The United States is becoming like the Old Europe of Royalty and Monarchies from which our nation first developed. ´The United States is becoming like Old Europe, which is very strange in historical perspective," Mr. Piketty said. "The United States used to be very egalitarian, not just in spirit but in actuality. Inequality of wealth and income used to be much larger in France. And very high taxes on the very rich — that was invented in the United States," he said.
"The debate in Washington is between the Bush-era and Clinton-era tax rates," said Mr. Diamond, whom Mr. Obama nominated to the Federal Reserve and Republicans blocked. "Our finding is that the debate should be between the pre-1986 Reagan tax rate, which was 50 percent, and the rates that existed from Johnson until Reagan," which were higher.

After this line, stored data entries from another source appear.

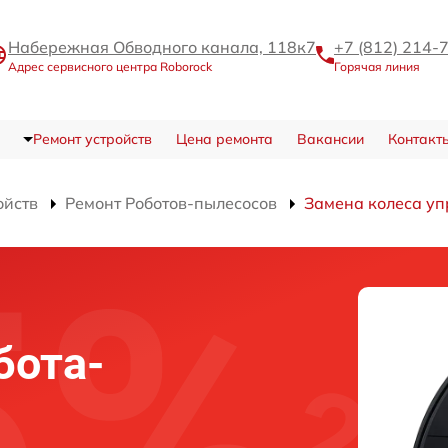
Набережная Обводного канала, 118к7
+7 (812) 214-
Адрес сервисного центра Roborock
Горячая линия
Ремонт устройств
Цена ремонта
Вакансии
Контакт
ойств
Ремонт Роботов-пылесосов
Замена колеса у
бота-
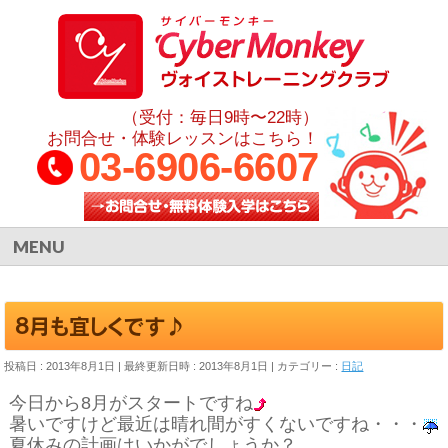
（受付：毎日9時〜22時）
お問合せ・体験レッスンはこちら！
03-6906-6607
MENU
8月も宜しくです♪
投稿日 : 2013年8月1日
最終更新日時 : 2013年8月1日
カテゴリー :
日記
今日から8月がスタートですね
暑いですけど最近は晴れ間がすくないですね・・・
夏休みの計画はいかがでしょうか？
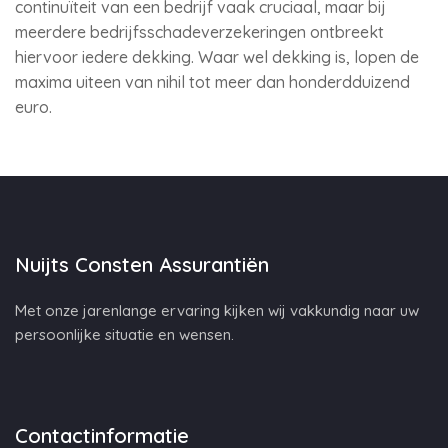
continuïteit van een bedrijf vaak cruciaal, maar bij
meerdere bedrijfsschadeverzekeringen ontbreekt
hiervoor iedere dekking. Waar wel dekking is, lopen de
maxima uiteen van nihil tot meer dan honderdduizend
euro.
Nuijts Consten Assurantiën
Met onze jarenlange ervaring kijken wij vakkundig naar uw
persoonlijke situatie en wensen.
Contactinformatie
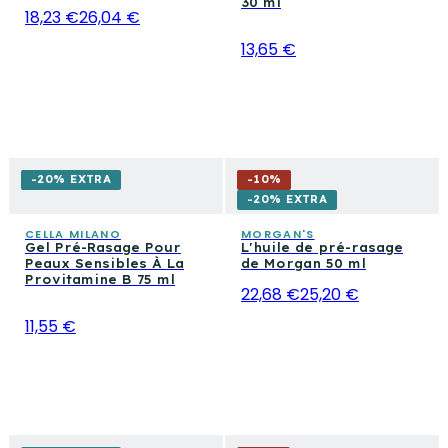
30 ml
18,23 €
26,04 €
13,65 €
-20% EXTRA
-
10
%
-20% EXTRA
CELLA MILANO
MORGAN'S
Gel Pré-Rasage Pour
L'huile de pré-rasage
Peaux Sensibles À La
de Morgan 50 ml
Provitamine B 75 ml
22,68 €
25,20 €
11,55 €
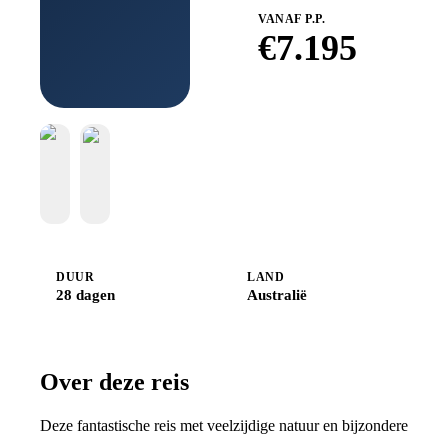
VANAF P.P.
€
7.195
Boek bij
Djoser
DUUR
LAND
28 dagen
Australië
Over deze reis
Deze fantastische reis met veelzijdige natuur en bijzondere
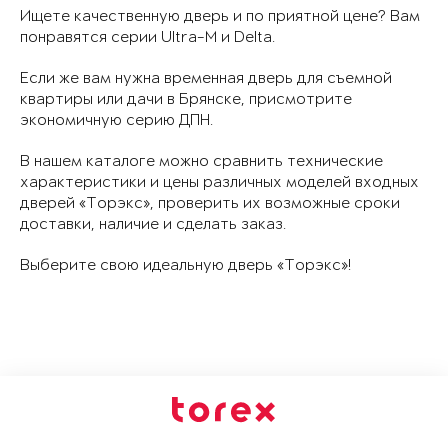
Ищете качественную дверь и по приятной цене? Вам
понравятся серии Ultra-M и Delta.
Если же вам нужна временная дверь для съемной
квартиры или дачи в Брянске, присмотрите
экономичную серию ДПН.
В нашем каталоге можно сравнить технические
характеристики и цены различных моделей входных
дверей «Торэкс», проверить их возможные сроки
доставки, наличие и сделать заказ.
Выберите свою идеальную дверь «Торэкс»!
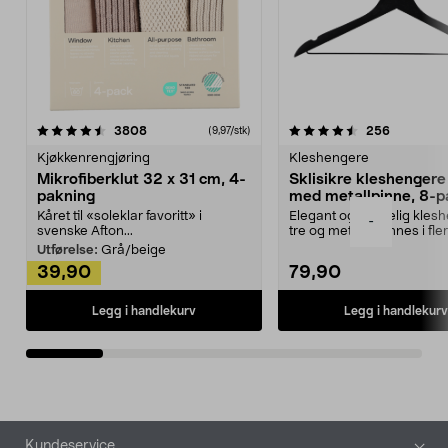
4.5av 5 stjerner
anmeldelser
4.5av 5 stjerner
anmeldels
3808
256
(9,97/stk)
Kjøkkenrengjøring
Kleshengere
Mikrofiberklut 32 x 31 cm, 4-
Sklisikre kleshengere 
pakning
med metallpinne, 8-p
Kåret til «soleklar favoritt» i
Elegant og skikkelig kles
-
svenske Afton...
tre og metall – finnes i fle
Kleshe...
Utførelse:
Grå/beige
39,90
79,90
Legg i handlekurv
Legg i handlekurv
Bunntekst
Kundeservice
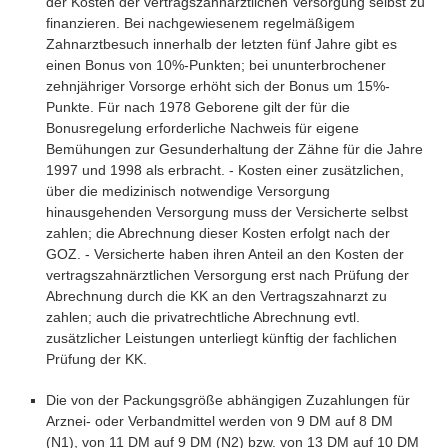
der Kosten der vertragszahnärztlichen Versorgung selbst zu
finanzieren. Bei nachgewiesenem regelmäßigem
Zahnarztbesuch innerhalb der letzten fünf Jahre gibt es
einen Bonus von 10%-Punkten; bei ununterbrochener
zehnjähriger Vorsorge erhöht sich der Bonus um 15%-
Punkte. Für nach 1978 Geborene gilt der für die
Bonusregelung erforderliche Nachweis für eigene
Bemühungen zur Gesunderhaltung der Zähne für die Jahre
1997 und 1998 als erbracht. - Kosten einer zusätzlichen,
über die medizinisch notwendige Versorgung
hinausgehenden Versorgung muss der Versicherte selbst
zahlen; die Abrechnung dieser Kosten erfolgt nach der
GOZ. - Versicherte haben ihren Anteil an den Kosten der
vertragszahnärztlichen Versorgung erst nach Prüfung der
Abrechnung durch die KK an den Vertragszahnarzt zu
zahlen; auch die privatrechtliche Abrechnung evtl.
zusätzlicher Leistungen unterliegt künftig der fachlichen
Prüfung der KK.
Die von der Packungsgröße abhängigen Zuzahlungen für
Arznei- oder Verbandmittel werden von 9 DM auf 8 DM
(N1), von 11 DM auf 9 DM (N2) bzw. von 13 DM auf 10 DM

"Thirty percent is three times smaller than the 91 percent of Roosevelt," Mr. Piketty said, responding to the Buffett Rule proposal and referring to the presidency of Franklin D. Roosevelt, who engineered the New Deal. "And inequality is greater than in the time of Roosevelt."
Mr. Saez, 39, a professor at the University of California, Berkeley, has won the John Bates Clark Medal, an economic laurel considered second only to the Nobel, as well as a MacArthur Fellowship grant. Mr. Piketty, 40, of the Paris School of Economics, has won Le Monde's prize for best young economist, among other awards.
Both admire, even adore, the United States, they say, for its entrepreneurial drive, innovative spirit and, not least, its academic excellence: the two met while re-searchers in Cambridge, Mass. But both also express bewilderment over the current conversation about whether the wealthy, who have taken most of America's income gains over the last 30 years, should be paying higher taxes.